Down in southern central France, the Lozere region is near the Massif Central, south-east of the extinct volcanoes of the Auvergne. It’s a beautiful but harsh landscape, with high limestone plateaux and lots of river gorges. Robert Louis Stevenson immortalised the place by writing about his travels through the Lozere on his donkey. But right now, the people living in this lovely but isolated place have a more urgent problem; they only have 58 GPs to look after them. So last weekend, a group of 55 medical interns from Montpellier came to Lozere to sample the area’s gastrononic delights, including its Roquefort cheese, and its various other pleasures, in the hope that after qualifying, some may be persuaded to settle in the area and augent the list of GPs.
To add to all the current unpalatable news from France, strikes,bad weather and all the usual afflictions of summertime, including the murder of an escort woman in an hotel in Clichy, near Paris, one social media trend seems totally daft. On Facebook, it seems, young people are being encouraged to dive fully clothed into rivers or sea, or if they chicken out, to offer their companions dinner. Already, there’s been one fatality.

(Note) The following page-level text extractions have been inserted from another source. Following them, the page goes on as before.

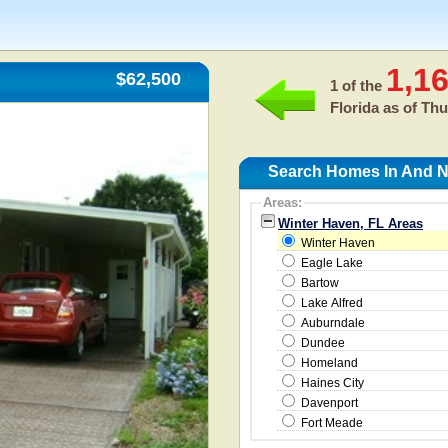
1,1
$62,500
1 of the
Florida as of
Thu
Search Homes In And N
Areas:
Winter Haven, FL Areas
Winter Haven
Eagle Lake
Bartow
Lake Alfred
Auburndale
Dundee
Homeland
Haines City
Davenport
Fort Meade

At least, on the international scene, there’s a little levity. As part of an arts festival in Krakow in Poland, a more than full sized statue of Lenin has been put up. The statue itself is all green but what’s unusual is that it shows Lenin taking a leak and the statue’s connection to the water system, means a never-ending stream. Many people find this a very amusing commentary on the 40 years of communism in Poland, now happily consigned to a fast receding memory.
And in Barcelona, they have so many tourists they want to start discouraging them. About seven million a year are coming to this Catalan city, which has a permanent population of 1.7 million. I was very amused by the typo in The Guardian, which asked whether Barcelona was losing its sole to a tourist stampede.
Here in Ireland, there’s a new tourism sight going on; in the Phoenix Park in Dublin, Europe’s largest urban park, it seems that the buggers are on the loose, with many men having sex in broad daylight, in full sight of all the tourists passing by. Whatever next! And still in Ireland, isn’t it about time that Marks & Spencer started treating its Irish workers like 21st century adults, instead of something akin to feudal slaves. Quite regularly, unfair dismissal cases come up where workers at the group have been sacked for what appear to be minor and rather trivial offences. Marks & Spencer is always so concerned about ethically sourcing its products-it should devote a little more effort to treating their workers as they should be treated. It all puts me off shopping there and I’m quite sure I’m not alone!